**Work instruction:** Your reply should be one number: how many lines of the records below contain the string "contraseña".

** Opening Extracted data block **

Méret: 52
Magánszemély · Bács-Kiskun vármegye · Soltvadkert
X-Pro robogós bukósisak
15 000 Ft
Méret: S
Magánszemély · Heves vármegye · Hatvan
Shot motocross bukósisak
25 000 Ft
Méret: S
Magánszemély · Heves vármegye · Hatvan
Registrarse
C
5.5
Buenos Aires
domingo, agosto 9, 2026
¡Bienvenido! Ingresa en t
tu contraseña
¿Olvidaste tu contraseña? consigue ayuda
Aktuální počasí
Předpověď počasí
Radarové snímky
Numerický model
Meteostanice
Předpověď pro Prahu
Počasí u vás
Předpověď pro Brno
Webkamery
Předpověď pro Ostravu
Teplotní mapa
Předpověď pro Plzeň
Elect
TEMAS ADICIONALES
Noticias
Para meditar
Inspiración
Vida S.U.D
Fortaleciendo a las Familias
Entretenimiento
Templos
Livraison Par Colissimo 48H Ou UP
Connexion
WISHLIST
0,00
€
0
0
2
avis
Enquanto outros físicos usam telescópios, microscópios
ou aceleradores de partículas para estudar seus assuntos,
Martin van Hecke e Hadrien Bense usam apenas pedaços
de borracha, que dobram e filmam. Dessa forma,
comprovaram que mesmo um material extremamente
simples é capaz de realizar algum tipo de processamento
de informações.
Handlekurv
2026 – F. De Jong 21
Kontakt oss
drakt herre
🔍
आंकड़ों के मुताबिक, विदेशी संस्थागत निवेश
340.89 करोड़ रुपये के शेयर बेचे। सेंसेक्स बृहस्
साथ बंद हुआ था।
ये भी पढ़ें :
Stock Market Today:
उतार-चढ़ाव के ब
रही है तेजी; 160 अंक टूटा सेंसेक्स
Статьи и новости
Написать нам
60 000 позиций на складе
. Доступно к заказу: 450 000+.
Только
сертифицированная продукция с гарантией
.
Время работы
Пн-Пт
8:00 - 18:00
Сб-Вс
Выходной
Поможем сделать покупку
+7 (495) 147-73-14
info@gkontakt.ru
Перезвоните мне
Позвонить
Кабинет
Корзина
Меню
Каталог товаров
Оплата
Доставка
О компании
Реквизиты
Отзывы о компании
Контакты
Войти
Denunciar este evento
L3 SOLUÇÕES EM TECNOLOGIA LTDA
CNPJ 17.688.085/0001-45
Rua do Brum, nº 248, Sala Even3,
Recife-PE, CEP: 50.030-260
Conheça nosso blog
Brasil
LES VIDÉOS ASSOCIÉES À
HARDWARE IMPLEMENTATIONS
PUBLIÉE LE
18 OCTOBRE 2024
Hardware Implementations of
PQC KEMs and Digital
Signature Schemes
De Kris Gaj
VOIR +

** Closing Extracted data block **

**Finished task:** 2